The highly stressful environment of investment banking, which has worsened in the wake up the global financial crisis, has been speculated as a reason behind the death of a JPMorgan employee who leapt from the top of the firm’s 30-storey building in Hong Kong on Tuesday.
The man was seen in a “dangerous position” on the roof of Chater House around 2 p.m. on February 18 and jumped off before police could intervene. A police spokeswoman said he was taken to a local hospital where he was declared dead at 2:31 p.m., SCMP reports:
According to police, the JPMorgan banker in Hong Kong who committed suicide, Dennis Li Junjie, 33, had recently told a colleague he was under work-related stress. Li was believed to be a junior-level employee. He jumped from the roof of the 30-storey Chater House after attempts to talk him down failed.
“The best time to work at an investment bank has clearly passed,” said Jimmy Lam, who runs an internet retail venture and used to work at Bank of China International and HSBC.[…]
Former banker Lam said: “The outlook for the investment banking industry is fairly challenging, and the economic return can barely justify the intensive nature of the business.”

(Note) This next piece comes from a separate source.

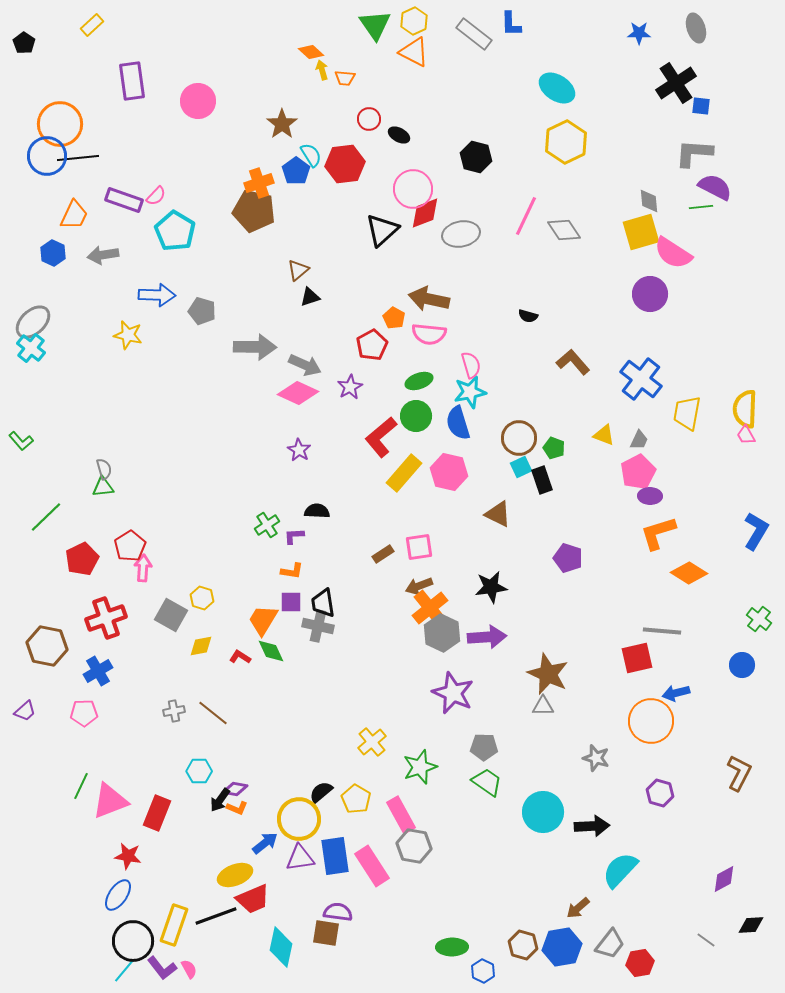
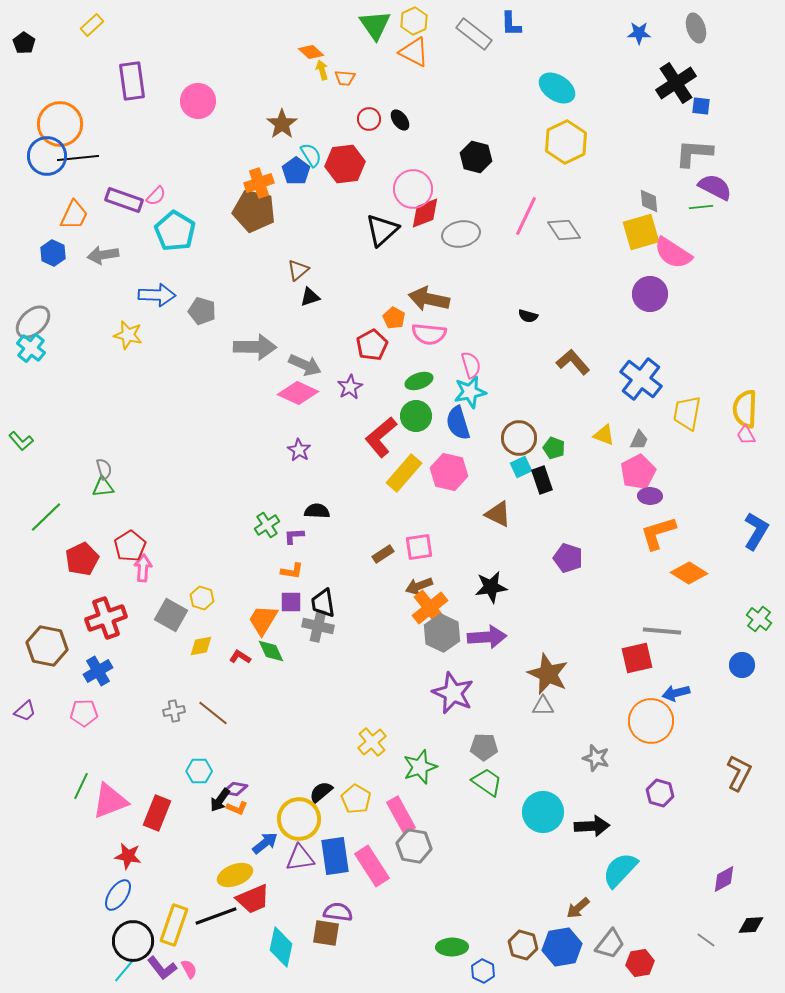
black ellipse at (399, 135): moved 1 px right, 15 px up; rotated 25 degrees clockwise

The Raw Story reports that Li’s death was just the latest case in a series of fatal falls involving bankers.
On Jan. 26, a former Deutsche Bank and Merrill Lynch executive with close ties to the co-chief executive of Deutsche Bank was found dead in London after police received reports of a man found hanging in his house. On Jan. 27, a senior manager at J.P. Morgan’s European headquarters plunged to his demise from the bank’s headquarters in the same city. And several days later, in Washington state, the chief economist for Russell Investments fell down a 50-foot embankment and died.
Overwork has been cited as a reason behind the recent string of deaths involving workers under high pressure, including non-suicide cases.
Exhaustive work conditions across Asia, specifically, have become a serious problem and the phenomenon of death resulting from overwork has been studied in China, South Korea and Japan. China recently overtook Japan to become the country posting the highest number of deaths caused by overwork.
Sources have speculated that recent probes by federal and state investigators over the hiring practices of JPMorgan Chase and its ties with China’s officials could be related to Li’s death, as the US is currently investigating the bank for bribery.